[Task requirements]
The required output is the exact run of lines below that opens at the line with "health rights, traditional foods and" and closes at the line with "back to your".
=-=-=
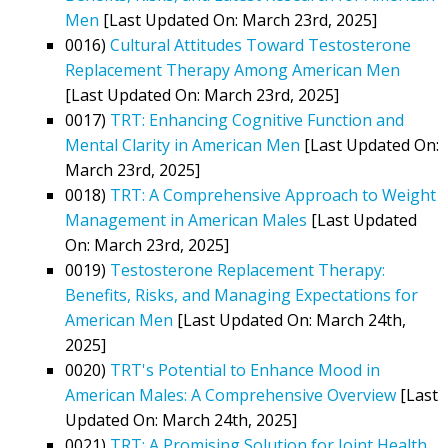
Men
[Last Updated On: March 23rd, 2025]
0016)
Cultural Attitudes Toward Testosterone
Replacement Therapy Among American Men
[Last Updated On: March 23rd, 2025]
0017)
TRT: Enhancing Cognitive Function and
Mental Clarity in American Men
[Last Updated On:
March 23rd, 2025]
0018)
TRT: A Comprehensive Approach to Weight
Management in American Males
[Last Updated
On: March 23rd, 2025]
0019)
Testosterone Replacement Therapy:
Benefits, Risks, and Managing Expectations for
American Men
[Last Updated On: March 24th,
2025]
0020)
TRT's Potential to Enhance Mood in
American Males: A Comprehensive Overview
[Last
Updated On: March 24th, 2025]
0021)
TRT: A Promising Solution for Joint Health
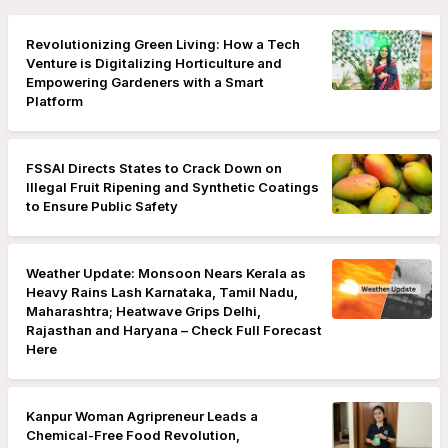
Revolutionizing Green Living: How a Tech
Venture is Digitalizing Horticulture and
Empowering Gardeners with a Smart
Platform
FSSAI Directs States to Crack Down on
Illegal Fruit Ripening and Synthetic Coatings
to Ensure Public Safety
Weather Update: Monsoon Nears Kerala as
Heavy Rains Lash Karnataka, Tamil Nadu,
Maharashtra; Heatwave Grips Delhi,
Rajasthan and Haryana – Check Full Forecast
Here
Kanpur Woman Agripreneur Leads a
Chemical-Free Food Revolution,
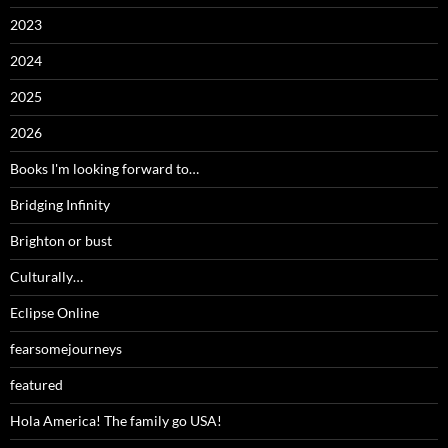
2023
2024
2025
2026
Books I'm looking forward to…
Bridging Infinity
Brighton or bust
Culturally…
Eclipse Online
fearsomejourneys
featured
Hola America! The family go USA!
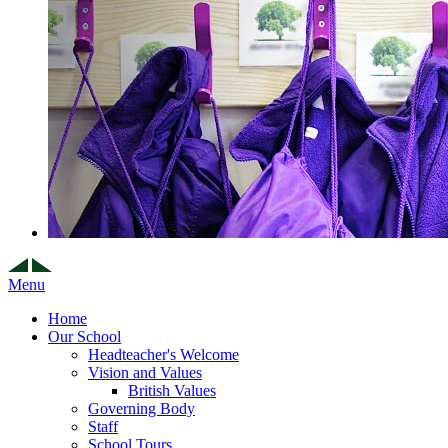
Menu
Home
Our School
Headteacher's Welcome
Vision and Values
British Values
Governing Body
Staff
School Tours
=-=-=
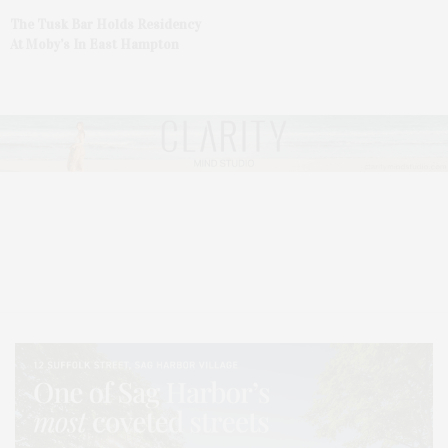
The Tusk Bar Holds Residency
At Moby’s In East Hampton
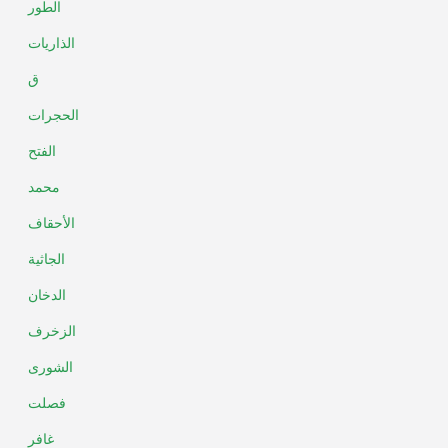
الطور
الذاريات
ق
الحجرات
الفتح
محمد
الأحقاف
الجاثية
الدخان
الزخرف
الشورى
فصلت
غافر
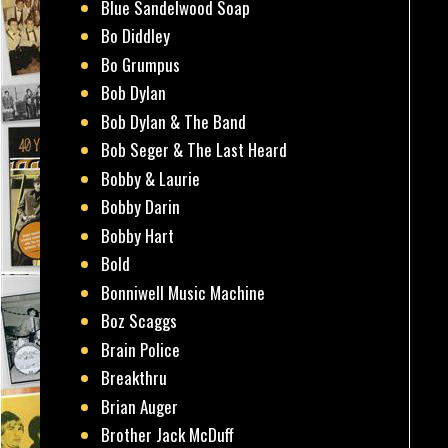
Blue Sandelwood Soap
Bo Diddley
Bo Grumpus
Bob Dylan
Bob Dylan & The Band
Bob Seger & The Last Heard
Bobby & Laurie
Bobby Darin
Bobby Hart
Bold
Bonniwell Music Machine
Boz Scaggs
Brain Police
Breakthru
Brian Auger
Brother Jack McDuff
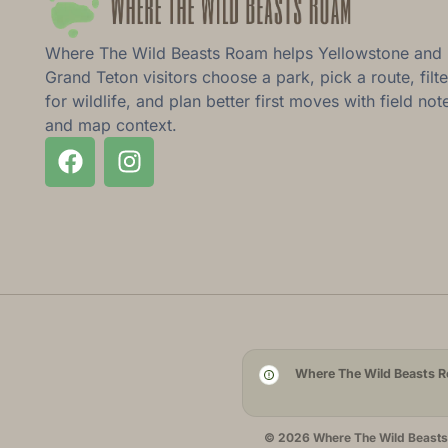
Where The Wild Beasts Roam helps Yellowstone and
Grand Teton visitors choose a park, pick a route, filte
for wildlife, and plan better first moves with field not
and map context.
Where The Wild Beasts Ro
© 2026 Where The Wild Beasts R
=-=-=
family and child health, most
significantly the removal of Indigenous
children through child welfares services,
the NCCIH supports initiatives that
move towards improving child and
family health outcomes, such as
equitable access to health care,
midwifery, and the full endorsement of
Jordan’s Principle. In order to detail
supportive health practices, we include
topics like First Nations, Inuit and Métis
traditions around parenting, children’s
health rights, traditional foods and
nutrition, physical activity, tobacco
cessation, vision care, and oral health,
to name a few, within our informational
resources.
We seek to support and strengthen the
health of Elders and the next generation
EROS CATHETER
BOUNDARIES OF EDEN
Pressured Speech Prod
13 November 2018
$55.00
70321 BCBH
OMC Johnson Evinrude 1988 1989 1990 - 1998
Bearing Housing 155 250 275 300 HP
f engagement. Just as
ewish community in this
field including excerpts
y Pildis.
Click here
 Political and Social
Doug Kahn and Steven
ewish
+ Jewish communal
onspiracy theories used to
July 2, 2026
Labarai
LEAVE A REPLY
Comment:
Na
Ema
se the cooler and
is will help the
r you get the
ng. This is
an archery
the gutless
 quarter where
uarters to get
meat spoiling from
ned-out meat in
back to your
=-=-=
[Answer to the problem]
health rights, traditional foods and
nutrition, physical activity, tobacco
cessation, vision care, and oral health,
to name a few, within our informational
resources.
We seek to support and strengthen the
health of Elders and the next generation
EROS CATHETER
BOUNDARIES OF EDEN
Pressured Speech Prod
13 November 2018
$55.00
70321 BCBH
OMC Johnson Evinrude 1988 1989 1990 - 1998
Bearing Housing 155 250 275 300 HP
f engagement. Just as
ewish community in this
field including excerpts
y Pildis.
Click here
 Political and Social
Doug Kahn and Steven
ewish
+ Jewish communal
onspiracy theories used to
July 2, 2026
Labarai
LEAVE A REPLY
Comment:
Na
Ema
se the cooler and
is will help the
r you get the
ng. This is
an archery
the gutless
 quarter where
uarters to get
meat spoiling from
ned-out meat in
back to your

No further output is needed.